Il report di Carbon Tracker

I ricercatori di Carbon Tracker e di CAP hanno esaminato i rendiconti relativi al 2020 e altre relazioni pertinenti di 107 aziende, di cui 94 fanno parte del gruppo Climate Action (CA)100+. Si tratta di aziende che gli investitori hanno identificato come aventi una carbon footprint significativa e/o come soggetti cruciali per la transizione energetica.

Le 107 aziende analizzate coprono una notevole fetta di settori economici (33% oil&gas, 17% trasporti, 13% servizi di pubblica utilità), e operano in diversi paesi (41% si trova nel Regno Unito o in Europa, il 37% negli Stati Uniti o in Canada, il 14% in Asia e l'8% nei mercati emergenti).

Accounting clima

L’analisi ha trovato che oltre il 70% delle aziende esaminate non ha considerato i rischi legati al cambiamento climatico nei propri bilanci finanziari del 2020; non solo, l'80% dei revisori esterni non sembra aver valutato gli effetti di questi rischi durante l’audit delle stesse rendicontazioni finanziarie.
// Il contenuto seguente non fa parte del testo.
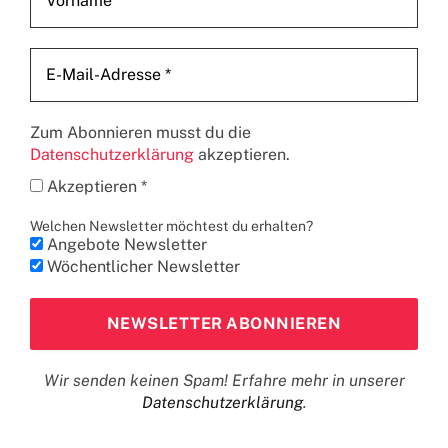
Zum Abonnieren musst du die
Datenschutzerklärung
akzeptieren.
Akzeptieren *
Welchen Newsletter möchtest du erhalten?
Angebote Newsletter
Wöchentlicher Newsletter
Wir senden keinen Spam! Erfahre mehr in unserer
Datenschutzerklärung
.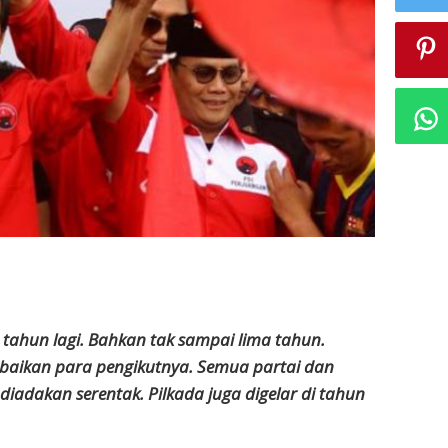
a tahun lagi. Bahkan tak sampai lima tahun.
abaikan para pengikutnya. Semua partai dan
g diadakan serentak. Pilkada juga digelar di tahun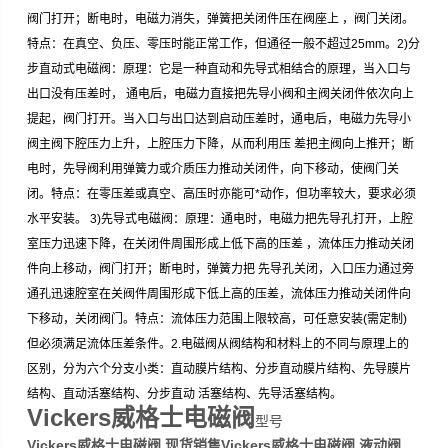
阀门打开；断电时，电磁力消失，弹簧把关闭件压在阀座上 ，阀门关闭。
特点：在真空、负压、零压时能正常工作，但通径一般不超过25mm。2)分
步直动式电磁阀：原理：它是一种直动和先导式相结合的原理，当入口与
出口没有压差时， 通电后，电磁力直接把先导小阀和主阀关闭件依次向上
提起，阀门打开。当入口与出口达到启动压差时，通电后，电磁力先导小
阀主阀下腔压力上升，上腔压力下降，从而利用压 差把主阀向上推开；断
电时，先导阀利用弹簧力或介质压力推动关闭件，向下移动，使阀门关
闭。特点：在零压差或真空、高压时亦能可*动作，但功率较大，要求必须
水平安装。 3)先导式电磁阀：原理：通电时，电磁力把先导孔打开，上腔
室压力迅速下降，在关闭件周围形成上低下高的压差 ，流体压力推动关闭
件向上移动，阀门打开；断电时，弹簧力把 先导孔关闭，入口压力通过旁
通孔迅速腔室在关阀件周围形成下低上高的压差，流体压力推动关闭件向
下移动，关闭阀门。特点：流体压力范围上限较高，可任意安装(需定制)
但必须满足流体压差条件。2.电磁阀从阀结构和材料上的不同与原理上的
区别，分为六个分支小类：直动膜片结构、分步直动膜片结构、先导膜片
结构、直动活塞结构、分步直动 活塞结构、先导活塞结构。
Vickers威格士电磁阀
型号
Vickers威格士电磁阀 现货销售Vickers威格士电磁阀 液动阀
Fra l'altro, è evidente l'incoerenza tra i bilanci finanziari e quanto dichiarato in altri tipi di reporting aziendale. Infatti, il 72% delle aziende non ha dato seguito alle numerose dichiarazioni pubbliche sull’importanza dei rischi climatici a livello finanziario, o sui propri obiettivi di riduzione delle emissioni, inserendoli nei rendiconti finanziari; e nemmeno ha spiegato il perché di eventuali differenze.

Nonostante questa chiara incoerenza di fondo, il 63% dei controlli dei revisori non ha segnalato alcun disallineamento.

Da ultimo il report segnala che nessuna delle aziende considerate ha incluso ipotesi allineate all’Accordo di Parigi nei propri bilanci.

Accounting clima

Cosa dicono le regole attuali

Ma le aziende erano tenute a valutare le conseguenze dei rischi climatici nei propri bilanci? E i revisori?

Carbon Tracker ricorda che “nel 2019 e nel 2020 gli enti di contabilità globale e gli organismi di definizione degli standard degli audit – rispettivamente l'International Accounting Standards Board (IASB) el'International Auditing and Assurance Standards Board (IAASB) - si erano espressi a favore di una disclosure dei rischi significativi legati al clima nei rendiconti o negli audit”.

Proprio lo scorso marzo, anche la BCE aveva condotto uno stress test per stimare le ricadute sulle Banche dell’area euro dei costi legati ai rischi fisici e di transizione nei prossimi 30 anni. La conclusione del test è stata che, in assenza di politiche di mitigazione (scenario hot-house), nel 2050 il portafoglio medio di prestiti alle imprese erogati dalle banche europee ha un rischio di default più alto dell’8% rispetto a quello che si avrebbe in uno scenario di transizione ordinata. E con il prossimo test del 2022 la BCE farà sul serio: i risultati saranno usati per determinare i requisiti patrimoniali delle banche europee.

Accounting clima
Crediti: Banca Centrale Europea

Anche gli investitori stanno chiedendo alle aziende in cui investono maggiore trasparenza relativamente a questi rischi. Gli analisti di Carbon Tracker ricordano una lettera aperta alle imprese e ai loro revisori di settembre 2020, in cui un’organizzazione di investitori, comprendente oltre 103 trilioni di dollari di asset globali in gestione, chiedeva di prendere in considerazione i rischi climatici nei bilanci.

Tutto ciò riflette la crescente consapevolezza da parte di tutti gli attori della società che la crisi climatica pone davvero rischi sostanziali a molte aziende, cosa che dovrebbe quindi riflettersi nei rendiconti finanziari. Però il punto cruciale rimane uno: tante prese di posizione favorevoli, ma nessun obbligo.

Cosa dobbiamo e possiamo fare

I risultati del nostro studio suggeriscono che c'è bisogno di più lavoro”, scrivono gli autori.

Perciò, raccomandano alle aziende e ai revisori di passare dalle parole ai fatti, tenendo finalmente conto di questi rischi nelle rendicontazioni finanziarie.

Ma soprattutto si rivolgono agli investitori, che “dovrebbero considerare attentamente questi temi nelle proprie decisioni di voto e di investimento”. In altre parole, non affidare i propri risparmi a chi predica bene ma razzola male.

Nella direzione giusta va la creazione di un nuovo International Sustainability Standards Board, annunciata durante la COP26: analogo dello IASB, è deputato a definire standard globali di rendicontazione di sostenibilità, con un focus sulle emissioni climalteranti.